(GIVEN DATA Opens)

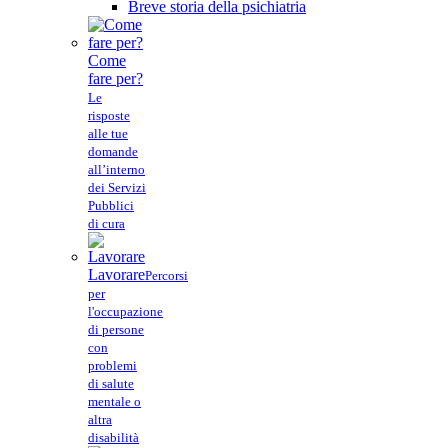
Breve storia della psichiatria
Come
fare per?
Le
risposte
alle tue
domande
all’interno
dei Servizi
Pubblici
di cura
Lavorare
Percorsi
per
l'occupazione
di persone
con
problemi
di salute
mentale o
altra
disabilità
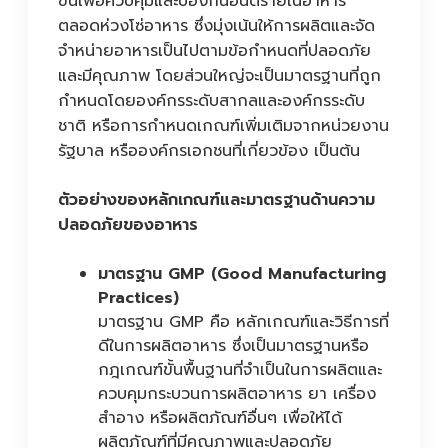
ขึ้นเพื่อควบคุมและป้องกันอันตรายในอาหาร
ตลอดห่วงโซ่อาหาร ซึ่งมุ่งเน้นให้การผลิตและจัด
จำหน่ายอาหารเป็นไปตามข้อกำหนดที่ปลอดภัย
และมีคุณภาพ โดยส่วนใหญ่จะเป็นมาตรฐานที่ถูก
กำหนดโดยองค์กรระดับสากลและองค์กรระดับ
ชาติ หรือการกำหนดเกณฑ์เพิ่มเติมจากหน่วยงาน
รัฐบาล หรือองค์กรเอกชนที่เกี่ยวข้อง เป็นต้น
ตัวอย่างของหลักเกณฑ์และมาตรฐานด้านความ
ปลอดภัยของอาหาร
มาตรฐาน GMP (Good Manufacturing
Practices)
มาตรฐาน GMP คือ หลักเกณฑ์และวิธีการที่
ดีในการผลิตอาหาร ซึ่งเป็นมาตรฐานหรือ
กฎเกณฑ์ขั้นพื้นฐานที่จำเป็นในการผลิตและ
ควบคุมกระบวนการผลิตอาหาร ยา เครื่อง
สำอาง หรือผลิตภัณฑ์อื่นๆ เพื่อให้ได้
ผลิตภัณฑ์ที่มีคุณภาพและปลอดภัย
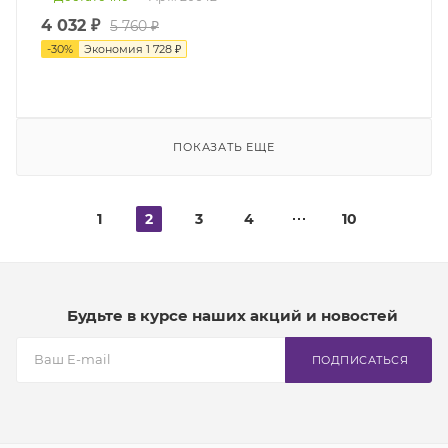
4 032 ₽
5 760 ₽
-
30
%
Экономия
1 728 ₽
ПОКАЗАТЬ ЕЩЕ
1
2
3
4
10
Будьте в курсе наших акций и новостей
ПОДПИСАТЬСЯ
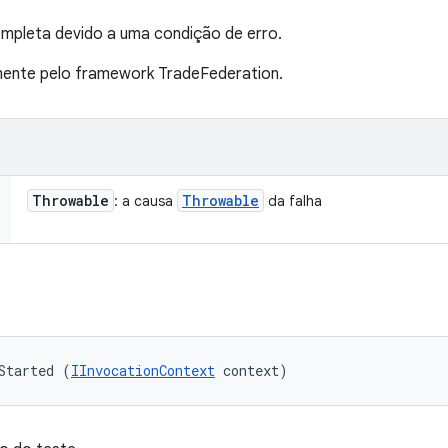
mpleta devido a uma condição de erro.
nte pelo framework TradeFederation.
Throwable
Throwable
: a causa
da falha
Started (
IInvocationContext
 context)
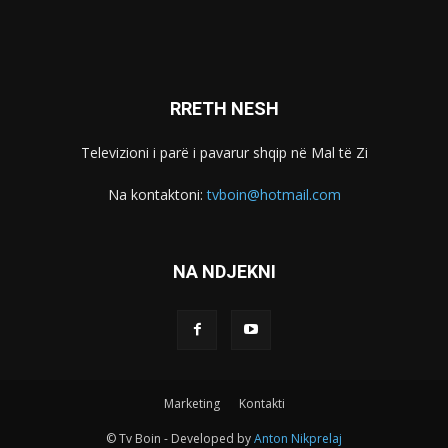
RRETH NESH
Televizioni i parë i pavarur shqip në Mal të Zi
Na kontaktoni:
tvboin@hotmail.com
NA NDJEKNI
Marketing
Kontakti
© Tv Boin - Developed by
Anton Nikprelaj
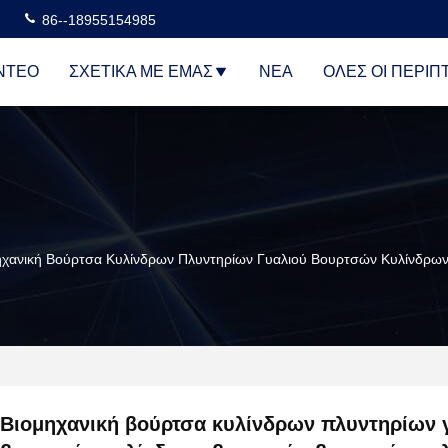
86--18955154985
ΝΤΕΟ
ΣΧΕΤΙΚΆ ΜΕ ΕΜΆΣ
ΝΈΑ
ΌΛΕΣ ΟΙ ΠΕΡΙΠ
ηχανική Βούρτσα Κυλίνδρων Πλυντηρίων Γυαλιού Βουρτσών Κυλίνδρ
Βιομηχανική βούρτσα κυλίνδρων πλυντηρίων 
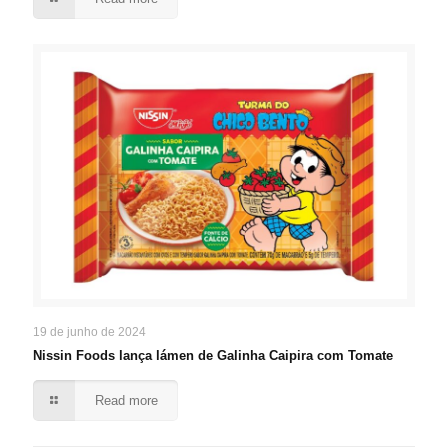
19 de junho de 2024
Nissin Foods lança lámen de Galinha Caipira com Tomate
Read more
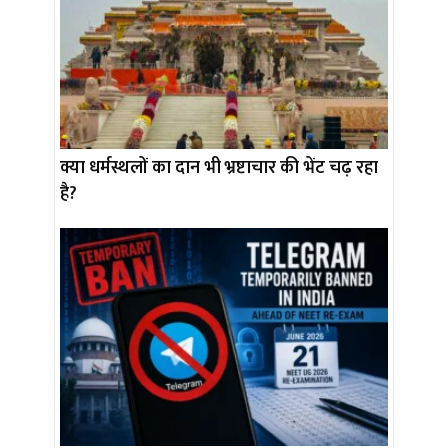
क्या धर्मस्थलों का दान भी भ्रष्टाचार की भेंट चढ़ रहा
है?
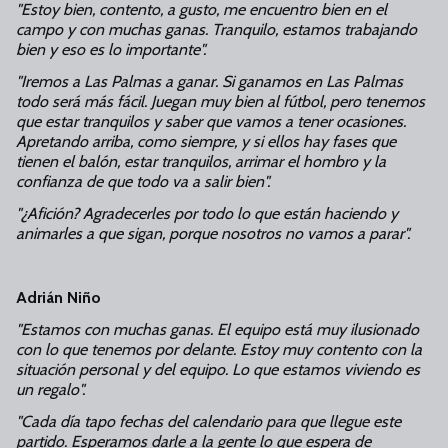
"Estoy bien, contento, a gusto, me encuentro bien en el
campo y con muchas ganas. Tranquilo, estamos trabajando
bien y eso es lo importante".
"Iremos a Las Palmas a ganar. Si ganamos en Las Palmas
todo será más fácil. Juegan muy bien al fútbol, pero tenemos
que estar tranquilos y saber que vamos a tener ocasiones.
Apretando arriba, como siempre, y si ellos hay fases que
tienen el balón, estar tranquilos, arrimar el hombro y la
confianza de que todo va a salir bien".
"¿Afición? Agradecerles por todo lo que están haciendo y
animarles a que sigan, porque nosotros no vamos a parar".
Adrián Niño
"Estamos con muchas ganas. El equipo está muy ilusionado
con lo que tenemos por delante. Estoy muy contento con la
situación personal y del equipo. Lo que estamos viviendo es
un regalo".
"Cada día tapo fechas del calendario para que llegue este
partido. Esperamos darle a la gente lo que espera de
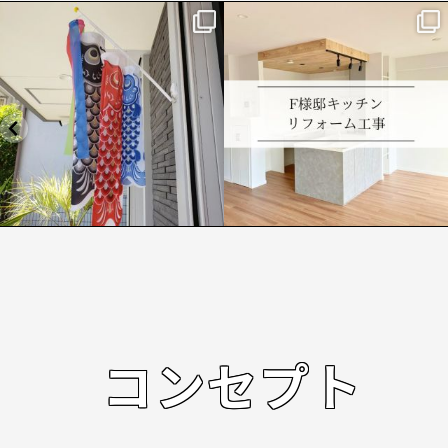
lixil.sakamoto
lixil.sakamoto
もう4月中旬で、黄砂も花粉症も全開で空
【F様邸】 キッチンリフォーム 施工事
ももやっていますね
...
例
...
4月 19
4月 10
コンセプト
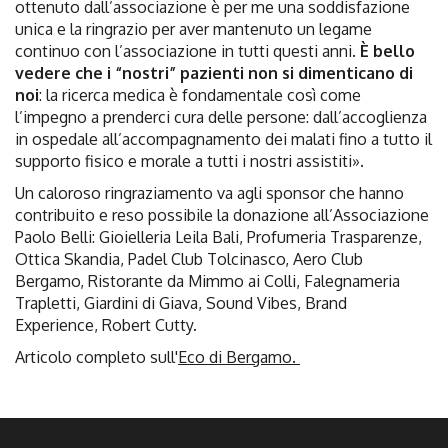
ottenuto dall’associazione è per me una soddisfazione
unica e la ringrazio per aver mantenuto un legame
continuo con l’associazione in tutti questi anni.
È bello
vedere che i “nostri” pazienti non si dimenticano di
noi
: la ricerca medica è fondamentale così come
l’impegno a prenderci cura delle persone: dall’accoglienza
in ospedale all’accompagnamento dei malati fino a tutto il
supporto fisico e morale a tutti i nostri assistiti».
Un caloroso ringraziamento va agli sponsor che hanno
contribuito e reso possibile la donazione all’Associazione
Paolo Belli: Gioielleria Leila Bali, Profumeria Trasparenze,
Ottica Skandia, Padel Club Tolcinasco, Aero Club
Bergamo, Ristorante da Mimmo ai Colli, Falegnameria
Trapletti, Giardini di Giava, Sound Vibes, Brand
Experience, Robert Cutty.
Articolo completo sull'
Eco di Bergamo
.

(GIVEN DATA Closes)
(GIVEN DATA Opens)

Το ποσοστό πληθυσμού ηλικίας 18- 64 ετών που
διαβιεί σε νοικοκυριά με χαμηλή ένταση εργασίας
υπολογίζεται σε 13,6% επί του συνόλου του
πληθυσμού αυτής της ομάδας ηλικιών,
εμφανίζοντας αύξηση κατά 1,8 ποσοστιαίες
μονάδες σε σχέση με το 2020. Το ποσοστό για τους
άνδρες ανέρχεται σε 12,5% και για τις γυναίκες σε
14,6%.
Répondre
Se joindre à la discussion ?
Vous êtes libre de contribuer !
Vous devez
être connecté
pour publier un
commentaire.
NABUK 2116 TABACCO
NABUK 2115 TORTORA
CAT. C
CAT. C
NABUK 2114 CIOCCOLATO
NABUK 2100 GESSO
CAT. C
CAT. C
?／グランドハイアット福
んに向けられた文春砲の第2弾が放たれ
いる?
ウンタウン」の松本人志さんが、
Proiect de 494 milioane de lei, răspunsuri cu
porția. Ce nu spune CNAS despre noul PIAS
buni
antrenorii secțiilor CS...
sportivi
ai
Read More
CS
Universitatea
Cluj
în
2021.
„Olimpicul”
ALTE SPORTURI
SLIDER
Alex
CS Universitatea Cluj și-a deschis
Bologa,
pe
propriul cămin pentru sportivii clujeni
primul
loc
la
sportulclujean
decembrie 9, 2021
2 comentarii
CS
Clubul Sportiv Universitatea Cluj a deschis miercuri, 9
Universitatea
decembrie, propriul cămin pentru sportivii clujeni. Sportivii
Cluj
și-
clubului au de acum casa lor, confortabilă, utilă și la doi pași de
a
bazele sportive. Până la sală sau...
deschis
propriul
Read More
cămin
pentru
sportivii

(GIVEN DATA Closes)

TASK TO COMPLETE> Lines of the material may hold the string "decembrie". Copy each one that does.

RESULT OF THE TASK>
decembrie 9, 2021
decembrie, propriul cămin pentru sportivii clujeni. Sportivii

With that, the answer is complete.